忘憂進屋去收拾細軟,婉兒、麗兒在一旁一邊幫忙,一邊問:「忘憂姑娘,你還回不回來啊?」
「當然回來啊!這裡住得這麼舒服,我才捨不得走呢!」忘憂將珠寶首飾一樣樣地收進包袱裡。
「萬一皇上來了,我們要怎麼回答呢?」麗兒擔心地問。
「就說你們偶爾也會看見貴妃娘娘的鬼魂,不過她很好,從來沒害過你們。」
忘憂巴不得把衣櫃裡面所有漂亮的衣服全帶走,可惜她拿不了那麼多東西。
海格進屋來催促著:「快點。快點,萬一皇上信了小柱子的話,一定會立刻過來看個究竟的。」他同時交代婉兒、麗兒,「如果皇上問起,就說你們什麼也沒看見。」
婉兒、麗兒為難地說:「可是忘憂姑娘要我們說,我們偶爾會看見貴妃娘娘的鬼魂。」
海格看了忘憂一眼,「那……你們自己斟酌情況。」
海格拉著忘憂急於往外走,不料一走進花園,卻遠遠看見皇上領著小柱子往這邊走來。
「咱們上屋頂!」
海格提了忘憂一下,兩人施展輕功,一躍便跳上了屋頂,只是忘憂包袱裡一支翡翠簪子忽然掉了出來,忘憂伸手沒撈到,竟然縱身跳到地上去撿。海格給她嚇出一身冷汗,只希望她在皇上發現前,趕緊跳上來才好;沒想到忘憂連蹬了幾次,總是沒夠到屋簷邊就掉下來.看來剛才能那麼順利地跳上屋頂,是因為自己提了她一下的緣故。
「快啊!忘憂,皇上就要到了。

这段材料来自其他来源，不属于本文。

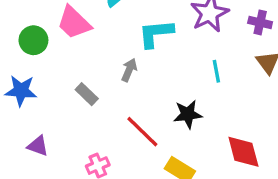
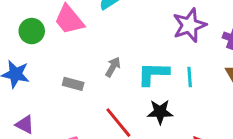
cyan L-shape: (156, 33) -> (153, 74), moved
gray rectangle: (87, 94) -> (73, 84), turned -36

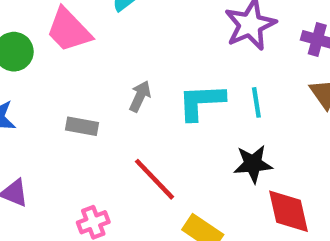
black star: (160, 112) -> (253, 164), moved

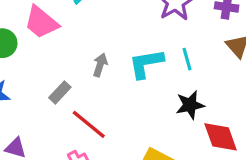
gray rectangle: (82, 126) -> (60, 92), turned -50
red line: (154, 179) -> (89, 124), moved

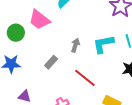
red line: (89, 124) -> (85, 78), moved

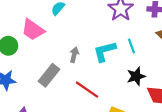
gray rectangle: (51, 62) -> (49, 75), size x1.5

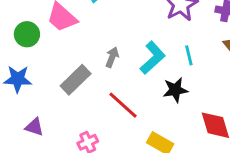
cyan L-shape: (105, 51) -> (153, 58), turned 145
black star: (136, 76) -> (175, 90), moved

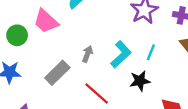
cyan line: (189, 55) -> (151, 52), turned 35

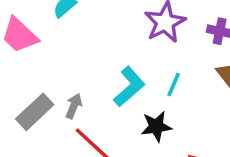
gray arrow: (87, 54) -> (74, 106), moved

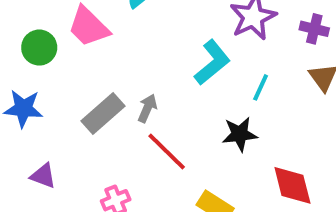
cyan L-shape: (129, 87) -> (212, 62), moved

」海格真的快急死了。
忘憂使盡力氣,又連試了幾次,就是跳不上去。
就在這時,傳來一聲肝膽俱裂的驚叫聲。
「殭屍啊!」小柱子手指不住顫抖地指著忘憂。
順治走睛一瞧,非但毫不懼怕,反而施展輕功,幾個翻轉就躍到忘憂身邊,並一把抓住她。
「如意!」他定定地看著忘憂,幾乎忘了思考、忘了呼吸,
忘憂張大了眼睛,訥訥地說:「皇上吉祥。」
海格屏氣凝神地待在屋頂上,眼睜睜地看著順治帝將忘憂緊緊地摟進懷裡,他的心裡頓時翻起一陣難以言喻的情緒。
「如意、如意,你真的是我的如意嗎?」順治幾乎喜極而泣。
「我……不是,我不是如意。」忘憂忽然變得有點大舌頭,也許是皇上把她抱得太緊了,使她有點呼吸困難吧!

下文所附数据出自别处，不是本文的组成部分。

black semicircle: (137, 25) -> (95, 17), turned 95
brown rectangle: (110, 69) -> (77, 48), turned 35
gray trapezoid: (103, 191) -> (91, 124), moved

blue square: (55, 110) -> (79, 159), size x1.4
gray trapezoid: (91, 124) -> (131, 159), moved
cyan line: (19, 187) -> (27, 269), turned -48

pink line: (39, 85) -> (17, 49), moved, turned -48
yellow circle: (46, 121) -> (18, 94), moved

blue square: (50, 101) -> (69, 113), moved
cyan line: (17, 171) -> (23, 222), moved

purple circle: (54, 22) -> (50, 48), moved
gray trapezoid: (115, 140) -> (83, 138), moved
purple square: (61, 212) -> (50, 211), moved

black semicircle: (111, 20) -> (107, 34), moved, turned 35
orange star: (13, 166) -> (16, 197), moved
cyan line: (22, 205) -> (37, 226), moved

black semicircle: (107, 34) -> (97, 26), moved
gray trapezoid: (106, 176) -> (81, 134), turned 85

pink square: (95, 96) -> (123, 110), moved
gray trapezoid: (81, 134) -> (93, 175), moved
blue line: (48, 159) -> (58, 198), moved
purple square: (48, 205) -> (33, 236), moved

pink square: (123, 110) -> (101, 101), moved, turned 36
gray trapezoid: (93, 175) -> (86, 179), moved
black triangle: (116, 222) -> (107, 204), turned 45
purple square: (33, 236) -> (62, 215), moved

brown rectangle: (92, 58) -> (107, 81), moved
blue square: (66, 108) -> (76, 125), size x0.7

順治根本不理會忘憂在說些什麼,他只一個勁兒開心地親吻著忘憂的臉,樂不可支,「原來你沒死,原來你根本沒死,如意,你這個玩笑開得太大了,你怎麼可以對我這麼殘忍,你存心要我活不下去是嗎?」
忘憂從順治的懷裡掙脫開來,喘著氣,「我不是如意,我可不想犯欺君大罪。」
順治的臉色,霎時變得慘白,他激動地抓住忘憂的手,詫異地說:「你不是如意,你為什麼易容成她的模樣?為什麼到這裡來?為什麼裝神弄鬼?說!不然我立刻砍了你的腦袋。」
忘憂一聽到砍腦袋,魂都嚇掉一半,她嚥了口口水,吞吞吐吐地道:「我……我也不知道我為什麼會到這兒來。」
「什麼人指使你的?」順治厲聲地問。
忘憂想:這時候若供出海格,只怕他也要丟腦袋。這時,她的腦筋倏地一轉。
「我……我不知道指使我的人是誰。」
「看來不給你一點教訓,你是不會說實話。」小柱子打算叫人。
忘憂這才急道:「好、好、好,是有人指使我,但我不確定……她究竟是不是個人。」
她的話教海格的心幾乎要跳出來了。這丫頭在搞什麼鬼?
忘憂繼續說:「我知道這太荒謬了,因為她有時會在我的耳邊說話,有時又會跑到我的夢裡面跟我說話;她有時控制我的思想,有時控制我的行動。像今天.我就莫名其妙地被帶到這裡來。」
海格伏在屋頂上,冒出一身的冷汗,這個忘憂,居然將謊話說得跟真的一樣。
順治太震驚了,以致感到有點恍惚,他相信是他對如意的思念之深,終於感動天地,而使如意的魂魄能透過這種方式跟他見面。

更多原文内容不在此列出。